Oleh : Nasrudin Joha
Akhirnya, Kolonel Kav Hendi Suhendi resmi dicopot dari jabatan Dandim 147/Kendari, Sultra. Kolonel Hendi menerima keputusan pencopotan jabatan karena postingan sang istri soal penusukan Wiranto.
Sebagai seorang prajurit sejati, sang Kolonel siap salah, sebab doktrin prajurit itu komandan tidak pernah salah. Sebagai prajurit, sikap legawa yang ditunjukan menggambarkan betapa dia, mampu menjaga Marwah dan wibawa prajurit, wibawa institusi TNI.
Padahal, dirinya diperlakukan tidak adil, dipaksa menanggung beban atas kesalahan yang tidak diperbuatnya. Diperhinakan marwahnya, karena putusan sanksi diumumkan secara terbuka dihadapan publik.
Bahkan, dia menanggung beban tanggungjawab atas perbuatan sang istri yang belum dibuktikan kesalahannya. Belum ada penyelidikan, penyidikan, apalagi putusan hakim. Dia, telah menanggung konsekuensi hidup di rezim Jokowi, dimana asas praduga tak bersalah itu hanya berlaku bagi yang pro rezim.
Sebagai suami sejati, dia sanggup 'MIKUL DUWUR MENDEM JERO'. Dia, begitu melindungi sang istri, belahan jiwanya, juga ibu dari anak-anaknya. Ia merangkul sang istri, memperlakukannya selayaknya istri. Tidak terbesit rasa marah dan kesal, atas musibah yang menimpanya.
Selain hari-hari harus dihabiskan di jeruji besi untuk masa 14 hari Kedepan, sang Kolonel juga harus mempersiapkan ketangguhan sang istri menghadapi ujian diperkarakan komandan di peradilan umum.
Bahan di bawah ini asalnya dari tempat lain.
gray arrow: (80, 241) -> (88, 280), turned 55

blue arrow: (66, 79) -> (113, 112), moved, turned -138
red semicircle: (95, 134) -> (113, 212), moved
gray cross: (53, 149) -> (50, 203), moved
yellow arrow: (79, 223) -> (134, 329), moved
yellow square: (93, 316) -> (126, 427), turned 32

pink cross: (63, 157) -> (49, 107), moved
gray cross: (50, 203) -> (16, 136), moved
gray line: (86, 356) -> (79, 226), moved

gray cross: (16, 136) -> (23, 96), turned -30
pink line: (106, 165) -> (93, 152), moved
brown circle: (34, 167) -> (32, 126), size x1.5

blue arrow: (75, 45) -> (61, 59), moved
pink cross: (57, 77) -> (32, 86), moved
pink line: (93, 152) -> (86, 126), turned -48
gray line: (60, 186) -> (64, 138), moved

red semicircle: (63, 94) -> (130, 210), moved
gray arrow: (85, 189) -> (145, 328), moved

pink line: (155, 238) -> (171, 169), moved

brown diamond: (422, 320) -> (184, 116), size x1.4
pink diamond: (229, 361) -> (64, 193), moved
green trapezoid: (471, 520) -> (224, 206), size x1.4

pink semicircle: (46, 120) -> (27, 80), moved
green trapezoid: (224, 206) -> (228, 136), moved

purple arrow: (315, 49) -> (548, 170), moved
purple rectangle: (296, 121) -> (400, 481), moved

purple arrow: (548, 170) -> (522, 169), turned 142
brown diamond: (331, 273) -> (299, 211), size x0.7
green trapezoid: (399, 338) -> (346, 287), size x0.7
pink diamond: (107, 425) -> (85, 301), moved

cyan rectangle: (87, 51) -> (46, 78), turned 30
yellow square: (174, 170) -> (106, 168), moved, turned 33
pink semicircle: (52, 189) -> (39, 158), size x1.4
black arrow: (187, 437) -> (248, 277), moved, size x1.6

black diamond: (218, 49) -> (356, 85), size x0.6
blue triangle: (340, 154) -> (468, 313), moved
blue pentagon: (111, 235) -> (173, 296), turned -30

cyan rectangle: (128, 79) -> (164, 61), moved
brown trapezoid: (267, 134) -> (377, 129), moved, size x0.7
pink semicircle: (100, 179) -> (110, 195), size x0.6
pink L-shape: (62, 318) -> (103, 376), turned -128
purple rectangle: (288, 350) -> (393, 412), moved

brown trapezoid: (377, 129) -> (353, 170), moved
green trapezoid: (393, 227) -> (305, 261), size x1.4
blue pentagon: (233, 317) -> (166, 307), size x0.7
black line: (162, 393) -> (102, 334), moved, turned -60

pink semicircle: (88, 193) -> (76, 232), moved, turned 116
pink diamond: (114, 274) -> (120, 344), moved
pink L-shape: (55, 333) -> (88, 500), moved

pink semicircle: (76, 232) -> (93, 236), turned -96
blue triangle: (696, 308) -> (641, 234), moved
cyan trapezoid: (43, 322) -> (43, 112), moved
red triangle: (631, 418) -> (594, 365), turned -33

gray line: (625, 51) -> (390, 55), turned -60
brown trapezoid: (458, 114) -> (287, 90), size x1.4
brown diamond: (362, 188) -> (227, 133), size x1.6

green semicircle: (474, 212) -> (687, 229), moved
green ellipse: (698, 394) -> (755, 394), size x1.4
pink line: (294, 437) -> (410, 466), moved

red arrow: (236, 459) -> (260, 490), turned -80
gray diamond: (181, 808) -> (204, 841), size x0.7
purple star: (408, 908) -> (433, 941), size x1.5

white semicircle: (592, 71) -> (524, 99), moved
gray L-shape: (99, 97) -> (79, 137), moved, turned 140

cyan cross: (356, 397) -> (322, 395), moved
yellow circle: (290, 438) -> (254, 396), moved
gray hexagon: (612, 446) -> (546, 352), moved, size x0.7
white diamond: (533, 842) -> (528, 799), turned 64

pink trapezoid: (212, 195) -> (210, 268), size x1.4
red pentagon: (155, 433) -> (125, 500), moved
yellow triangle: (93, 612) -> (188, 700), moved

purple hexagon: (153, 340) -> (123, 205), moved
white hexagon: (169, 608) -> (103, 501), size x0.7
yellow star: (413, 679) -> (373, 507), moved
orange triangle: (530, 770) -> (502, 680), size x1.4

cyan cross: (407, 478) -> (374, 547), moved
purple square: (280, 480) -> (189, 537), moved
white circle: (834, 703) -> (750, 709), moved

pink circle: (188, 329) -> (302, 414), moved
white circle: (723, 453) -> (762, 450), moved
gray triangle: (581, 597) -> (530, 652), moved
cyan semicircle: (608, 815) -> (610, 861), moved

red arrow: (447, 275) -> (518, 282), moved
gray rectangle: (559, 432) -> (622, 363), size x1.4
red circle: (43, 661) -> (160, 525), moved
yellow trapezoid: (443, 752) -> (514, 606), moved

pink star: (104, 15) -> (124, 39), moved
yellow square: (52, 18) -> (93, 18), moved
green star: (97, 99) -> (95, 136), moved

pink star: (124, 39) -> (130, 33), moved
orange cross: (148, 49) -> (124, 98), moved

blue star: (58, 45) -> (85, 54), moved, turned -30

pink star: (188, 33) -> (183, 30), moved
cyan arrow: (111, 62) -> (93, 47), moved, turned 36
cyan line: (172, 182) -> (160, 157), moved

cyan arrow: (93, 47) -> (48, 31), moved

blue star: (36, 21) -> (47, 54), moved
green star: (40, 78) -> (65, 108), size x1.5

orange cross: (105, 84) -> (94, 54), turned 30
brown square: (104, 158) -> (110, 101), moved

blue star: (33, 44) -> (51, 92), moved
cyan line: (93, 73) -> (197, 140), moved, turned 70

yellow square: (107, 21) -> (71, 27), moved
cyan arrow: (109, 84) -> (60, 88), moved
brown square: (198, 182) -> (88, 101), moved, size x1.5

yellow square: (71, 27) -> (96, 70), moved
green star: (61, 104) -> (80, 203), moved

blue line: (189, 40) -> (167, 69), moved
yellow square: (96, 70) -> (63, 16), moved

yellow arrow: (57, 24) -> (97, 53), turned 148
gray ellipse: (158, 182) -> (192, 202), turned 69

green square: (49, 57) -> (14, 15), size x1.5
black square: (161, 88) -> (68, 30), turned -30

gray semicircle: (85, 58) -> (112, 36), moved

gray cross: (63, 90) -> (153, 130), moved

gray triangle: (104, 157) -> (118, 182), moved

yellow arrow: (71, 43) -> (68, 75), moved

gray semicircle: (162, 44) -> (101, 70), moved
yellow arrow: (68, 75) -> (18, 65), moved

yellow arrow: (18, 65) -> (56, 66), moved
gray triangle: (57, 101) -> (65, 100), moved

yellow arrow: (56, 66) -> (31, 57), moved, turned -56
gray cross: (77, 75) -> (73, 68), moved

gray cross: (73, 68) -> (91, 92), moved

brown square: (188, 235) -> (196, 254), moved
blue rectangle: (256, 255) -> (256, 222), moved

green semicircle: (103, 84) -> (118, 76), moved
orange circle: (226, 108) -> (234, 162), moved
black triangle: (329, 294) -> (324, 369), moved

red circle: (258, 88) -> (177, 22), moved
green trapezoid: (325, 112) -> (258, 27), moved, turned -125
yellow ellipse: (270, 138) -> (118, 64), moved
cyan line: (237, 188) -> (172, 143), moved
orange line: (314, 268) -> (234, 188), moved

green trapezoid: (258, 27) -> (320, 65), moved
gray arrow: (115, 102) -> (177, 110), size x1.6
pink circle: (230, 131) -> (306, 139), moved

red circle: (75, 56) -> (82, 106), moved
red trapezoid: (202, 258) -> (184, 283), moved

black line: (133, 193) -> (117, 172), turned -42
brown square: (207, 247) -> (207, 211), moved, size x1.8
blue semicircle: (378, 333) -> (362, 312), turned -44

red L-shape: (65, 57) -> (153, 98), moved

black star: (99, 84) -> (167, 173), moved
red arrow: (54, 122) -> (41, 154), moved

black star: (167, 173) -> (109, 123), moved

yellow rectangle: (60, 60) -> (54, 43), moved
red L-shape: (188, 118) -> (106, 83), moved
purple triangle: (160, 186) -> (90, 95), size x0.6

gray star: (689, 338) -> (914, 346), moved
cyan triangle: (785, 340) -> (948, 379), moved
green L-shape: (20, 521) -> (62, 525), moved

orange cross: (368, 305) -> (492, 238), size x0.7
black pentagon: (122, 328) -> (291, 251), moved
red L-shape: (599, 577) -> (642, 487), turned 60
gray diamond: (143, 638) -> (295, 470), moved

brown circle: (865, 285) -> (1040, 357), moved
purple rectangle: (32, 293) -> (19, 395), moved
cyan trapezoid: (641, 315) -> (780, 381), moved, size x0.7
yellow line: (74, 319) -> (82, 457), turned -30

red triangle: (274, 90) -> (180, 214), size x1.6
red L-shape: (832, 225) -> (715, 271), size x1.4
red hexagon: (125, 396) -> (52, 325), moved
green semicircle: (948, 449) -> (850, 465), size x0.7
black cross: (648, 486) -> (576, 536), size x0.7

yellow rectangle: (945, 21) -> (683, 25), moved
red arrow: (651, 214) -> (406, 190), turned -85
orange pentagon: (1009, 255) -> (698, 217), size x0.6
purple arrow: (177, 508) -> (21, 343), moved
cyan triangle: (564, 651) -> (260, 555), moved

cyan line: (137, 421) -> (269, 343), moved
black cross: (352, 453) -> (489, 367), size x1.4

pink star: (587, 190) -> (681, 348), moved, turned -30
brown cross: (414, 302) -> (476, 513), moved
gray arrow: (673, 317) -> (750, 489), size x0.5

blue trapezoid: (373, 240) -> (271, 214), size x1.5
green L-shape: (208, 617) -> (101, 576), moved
Nampaknya, komandan sang Kolonel ini tak cukup puas hanya melihat dirinya masuk sel, tapi ingin juga istri sang Kolonel masuk bui.
Sebagai seorang ayah, kelak anak-anak sang Kolonel ini akan tahu, bahwa ayahnya adalah prajurit sejati, suami sejati dan ayah sejati. Sejarah akan mengungkap, bahwa ayahnya bukan seorang pengkhianat.
Tak mudah untuk bersikap ksatria, dalam kubangan kekuasaan zalim di era Jokowi. Semua kritik terhadap rezim ditafsirkan kebencian, ditafsirkan SARA, ditafsirkan hoax. Sementara kedunguan akut yang menopang rezim, dianggap Pancasilais dan berbhineka tunggal ika.
Secara zahir berat, melepaskan jabatan jika tidak atas kesadaran amanah. Bagi sebagian besar orang, jabatan adalah Tuhan baru yang dipuja dan dikejar dengan menghalalkan segala cara.
Suara pembelaan umat, internal TNI, secara umum jelas akan berpihak pada kebenaran. Namun kekuasan, saat ini sedang mengintensifkan represifme untuk memaksa rakyat memberikan ketaatan pada rezim.
Rezim ini tak peduli, apakah ditaati karena cinta, atau terpaksa taat karena takut. Yang penting bagi rezim, rakyat diam, tidak ribut, nurut saja meskipun terus dizalimi.
Sabar Pak Kolonel, karakter Anda telah menujukan pribadi seorang jenderal. Semoga, ujian ini tak mengurangi apapun kecuali menambah Iman dan naiknya derajat Anda sekeluarga, Amien YRA.